(Items listed in a dataset)
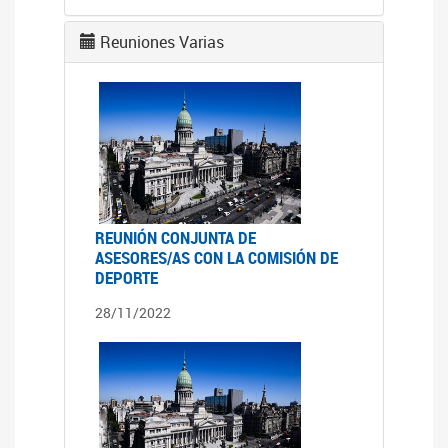
Reuniones Varias
REUNIÓN CONJUNTA DE
ASESORES/AS CON LA COMISIÓN DE
DEPORTE
28/11/2022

**EXERCISE PROMPT:** Set out exactly the run of lines that begins at the line holding "ASESORES/AS CON LA COMISIÓN DE" and ends at the last line of the data.

**TASK RESPONSE:**
ASESORES/AS CON LA COMISIÓN DE
DEPORTE
28/11/2022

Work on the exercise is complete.